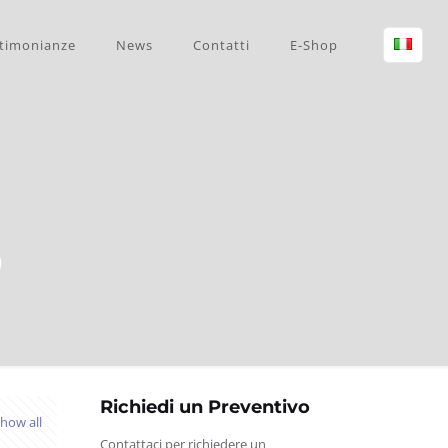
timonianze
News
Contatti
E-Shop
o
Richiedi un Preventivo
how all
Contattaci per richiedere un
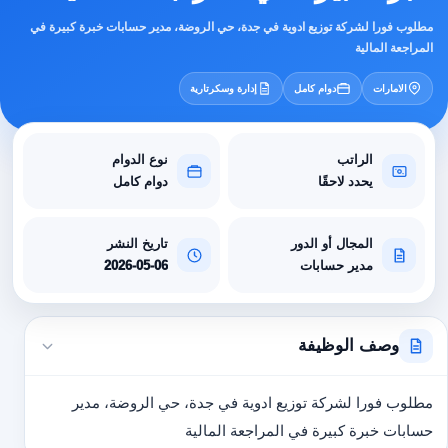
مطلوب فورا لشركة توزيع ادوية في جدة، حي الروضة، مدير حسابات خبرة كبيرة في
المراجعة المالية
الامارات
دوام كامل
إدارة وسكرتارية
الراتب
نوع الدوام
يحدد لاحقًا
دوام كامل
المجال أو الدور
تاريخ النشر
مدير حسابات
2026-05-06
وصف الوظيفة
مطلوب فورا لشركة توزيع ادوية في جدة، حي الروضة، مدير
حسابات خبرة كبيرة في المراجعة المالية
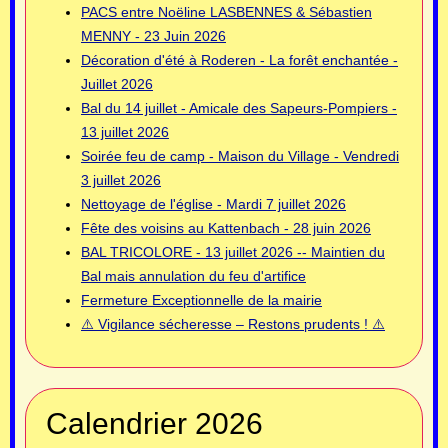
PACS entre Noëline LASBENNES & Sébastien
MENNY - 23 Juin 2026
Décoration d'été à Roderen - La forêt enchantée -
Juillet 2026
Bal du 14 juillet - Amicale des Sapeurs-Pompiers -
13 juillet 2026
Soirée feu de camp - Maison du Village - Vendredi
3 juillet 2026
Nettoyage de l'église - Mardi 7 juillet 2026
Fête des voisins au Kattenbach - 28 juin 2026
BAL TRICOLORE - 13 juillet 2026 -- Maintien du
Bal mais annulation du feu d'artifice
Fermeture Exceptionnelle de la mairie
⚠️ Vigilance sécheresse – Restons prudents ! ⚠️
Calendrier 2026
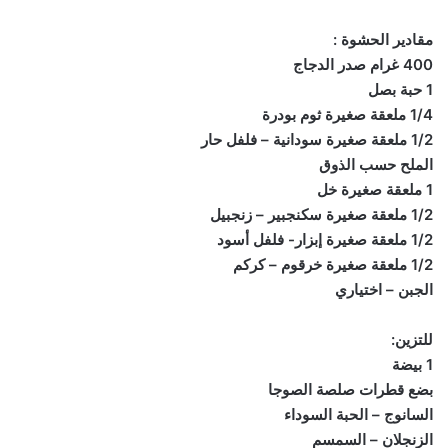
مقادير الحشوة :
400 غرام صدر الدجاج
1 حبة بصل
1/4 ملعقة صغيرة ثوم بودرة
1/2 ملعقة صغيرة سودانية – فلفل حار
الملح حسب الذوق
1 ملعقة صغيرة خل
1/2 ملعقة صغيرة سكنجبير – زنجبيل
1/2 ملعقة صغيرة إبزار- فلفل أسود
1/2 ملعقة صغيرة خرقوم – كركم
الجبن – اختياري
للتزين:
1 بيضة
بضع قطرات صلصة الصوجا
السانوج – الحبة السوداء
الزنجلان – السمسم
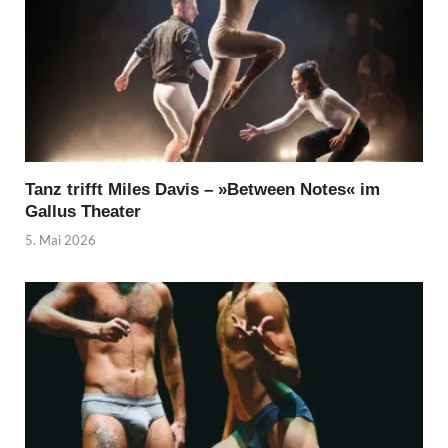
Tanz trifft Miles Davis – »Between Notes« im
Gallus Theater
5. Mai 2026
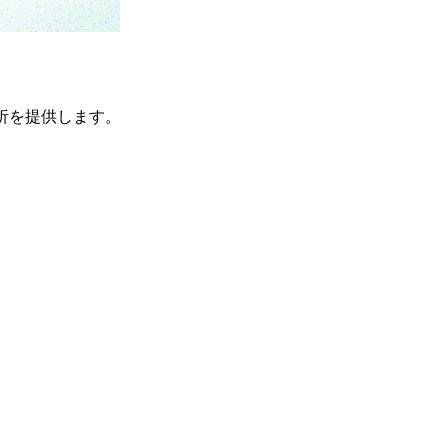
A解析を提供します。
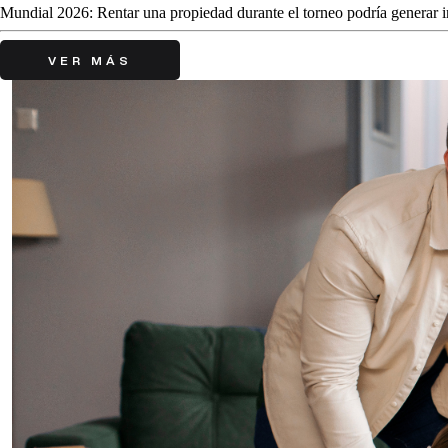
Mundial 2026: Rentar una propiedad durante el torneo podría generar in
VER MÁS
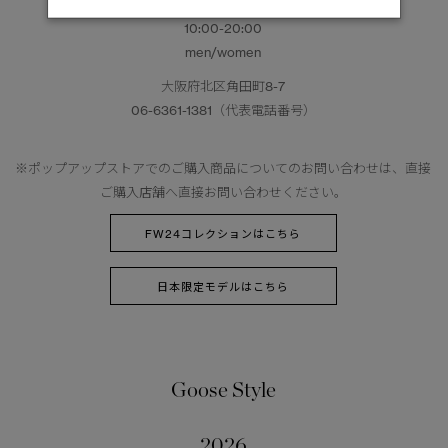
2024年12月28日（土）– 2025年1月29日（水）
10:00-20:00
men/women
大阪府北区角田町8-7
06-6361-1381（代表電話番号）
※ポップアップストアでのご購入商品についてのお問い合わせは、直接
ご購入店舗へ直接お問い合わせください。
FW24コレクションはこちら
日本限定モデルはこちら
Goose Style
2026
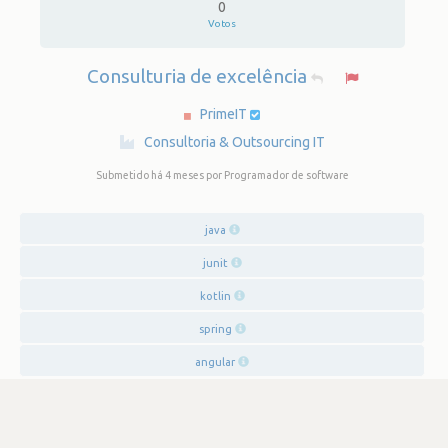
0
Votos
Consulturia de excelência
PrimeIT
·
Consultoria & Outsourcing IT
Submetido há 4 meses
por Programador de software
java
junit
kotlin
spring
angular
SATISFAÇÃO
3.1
----------
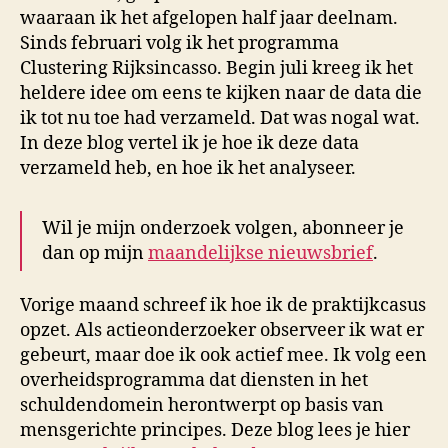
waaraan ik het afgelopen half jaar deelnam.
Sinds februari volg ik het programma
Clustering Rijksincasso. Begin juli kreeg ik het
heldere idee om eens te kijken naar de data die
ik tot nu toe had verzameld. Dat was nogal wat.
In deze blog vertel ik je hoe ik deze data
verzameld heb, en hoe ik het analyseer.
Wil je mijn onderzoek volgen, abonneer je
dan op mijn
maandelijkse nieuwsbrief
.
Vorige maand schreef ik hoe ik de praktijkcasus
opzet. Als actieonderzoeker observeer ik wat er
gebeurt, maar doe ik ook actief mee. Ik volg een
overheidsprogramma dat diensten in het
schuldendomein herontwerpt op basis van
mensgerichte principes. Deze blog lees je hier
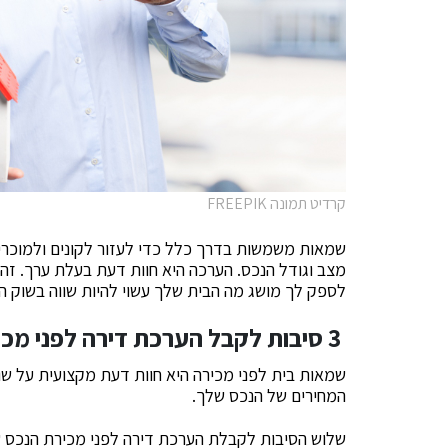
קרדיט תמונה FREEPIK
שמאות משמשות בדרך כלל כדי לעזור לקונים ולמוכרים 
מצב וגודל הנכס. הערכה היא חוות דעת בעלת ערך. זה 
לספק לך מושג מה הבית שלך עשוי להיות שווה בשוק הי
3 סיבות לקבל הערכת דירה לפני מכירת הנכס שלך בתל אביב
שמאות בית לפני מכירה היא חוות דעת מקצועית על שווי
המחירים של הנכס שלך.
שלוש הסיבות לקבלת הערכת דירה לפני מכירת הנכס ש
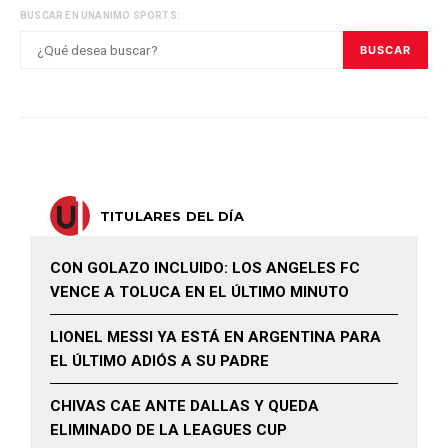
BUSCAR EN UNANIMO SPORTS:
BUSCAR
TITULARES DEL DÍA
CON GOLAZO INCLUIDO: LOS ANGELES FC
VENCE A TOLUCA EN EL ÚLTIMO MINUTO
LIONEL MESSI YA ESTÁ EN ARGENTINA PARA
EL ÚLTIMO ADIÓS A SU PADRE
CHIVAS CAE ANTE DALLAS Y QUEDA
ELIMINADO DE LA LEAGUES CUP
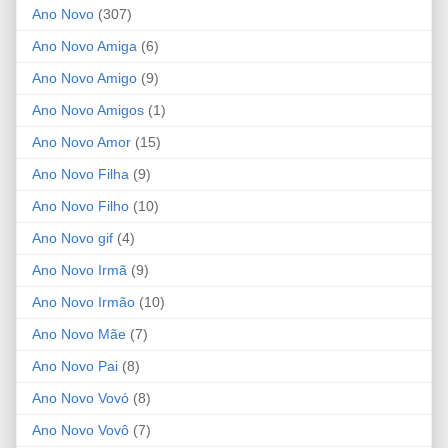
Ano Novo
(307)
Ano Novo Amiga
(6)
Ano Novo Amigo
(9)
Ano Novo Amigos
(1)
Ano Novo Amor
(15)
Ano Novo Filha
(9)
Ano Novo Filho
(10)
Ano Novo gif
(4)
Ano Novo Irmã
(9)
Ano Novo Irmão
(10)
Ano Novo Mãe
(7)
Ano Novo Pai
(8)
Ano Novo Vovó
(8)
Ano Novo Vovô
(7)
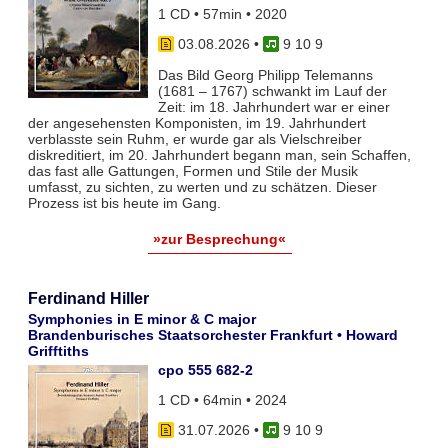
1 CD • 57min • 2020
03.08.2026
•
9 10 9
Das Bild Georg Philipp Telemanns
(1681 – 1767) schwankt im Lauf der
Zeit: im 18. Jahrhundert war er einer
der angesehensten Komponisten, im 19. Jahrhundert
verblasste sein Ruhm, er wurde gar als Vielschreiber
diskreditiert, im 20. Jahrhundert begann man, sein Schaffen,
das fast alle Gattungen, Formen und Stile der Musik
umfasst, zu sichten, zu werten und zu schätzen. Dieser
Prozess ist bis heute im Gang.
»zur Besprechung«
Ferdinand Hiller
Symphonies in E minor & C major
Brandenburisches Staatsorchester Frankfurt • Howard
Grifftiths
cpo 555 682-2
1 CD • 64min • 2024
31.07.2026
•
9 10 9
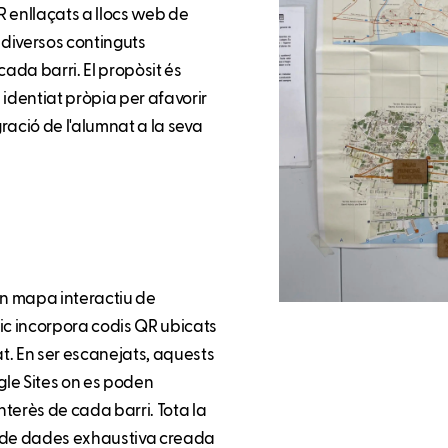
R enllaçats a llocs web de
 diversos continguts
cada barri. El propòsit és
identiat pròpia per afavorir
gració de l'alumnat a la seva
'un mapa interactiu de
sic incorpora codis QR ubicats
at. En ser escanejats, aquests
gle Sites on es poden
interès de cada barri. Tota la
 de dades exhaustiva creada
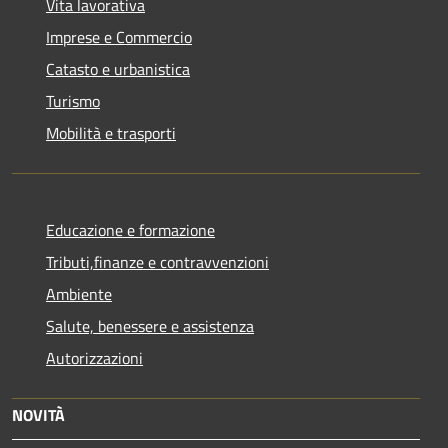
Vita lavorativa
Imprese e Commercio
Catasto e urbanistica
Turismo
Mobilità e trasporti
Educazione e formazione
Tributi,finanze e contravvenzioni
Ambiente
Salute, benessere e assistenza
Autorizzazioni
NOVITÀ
----------
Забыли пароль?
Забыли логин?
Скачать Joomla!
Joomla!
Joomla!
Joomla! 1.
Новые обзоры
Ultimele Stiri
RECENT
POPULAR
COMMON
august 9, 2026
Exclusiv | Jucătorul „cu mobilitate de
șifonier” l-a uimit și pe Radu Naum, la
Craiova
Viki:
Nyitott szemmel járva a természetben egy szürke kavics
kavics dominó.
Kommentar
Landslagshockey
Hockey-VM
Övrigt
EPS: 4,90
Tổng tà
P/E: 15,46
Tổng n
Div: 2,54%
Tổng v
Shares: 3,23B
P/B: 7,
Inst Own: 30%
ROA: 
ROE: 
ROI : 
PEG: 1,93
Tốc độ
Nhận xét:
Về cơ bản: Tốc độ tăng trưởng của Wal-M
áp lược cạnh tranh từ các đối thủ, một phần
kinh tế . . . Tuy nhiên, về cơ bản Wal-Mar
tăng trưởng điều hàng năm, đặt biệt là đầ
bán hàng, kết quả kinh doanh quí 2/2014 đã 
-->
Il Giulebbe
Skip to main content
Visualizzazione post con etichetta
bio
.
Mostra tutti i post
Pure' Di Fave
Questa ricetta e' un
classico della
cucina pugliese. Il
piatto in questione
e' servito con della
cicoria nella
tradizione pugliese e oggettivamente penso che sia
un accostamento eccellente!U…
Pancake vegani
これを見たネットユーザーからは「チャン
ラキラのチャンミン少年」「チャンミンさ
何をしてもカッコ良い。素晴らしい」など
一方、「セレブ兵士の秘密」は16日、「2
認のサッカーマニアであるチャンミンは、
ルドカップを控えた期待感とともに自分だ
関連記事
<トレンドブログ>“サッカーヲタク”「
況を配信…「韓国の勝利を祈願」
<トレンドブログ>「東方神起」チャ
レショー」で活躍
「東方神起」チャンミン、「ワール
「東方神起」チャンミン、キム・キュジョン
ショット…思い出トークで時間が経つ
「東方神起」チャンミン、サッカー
----------
Look through the material above and print exactly the lines from the one containing "diversos continguts" to the one containing "interès de cada barri. Tota la", both included, and nothing more.

**Answer for the task**
 diversos continguts
cada barri. El propòsit és
identiat pròpia per afavorir
gració de l'alumnat a la seva
'un mapa interactiu de
sic incorpora codis QR ubicats
at. En ser escanejats, aquests
gle Sites on es poden
interès de cada barri. Tota la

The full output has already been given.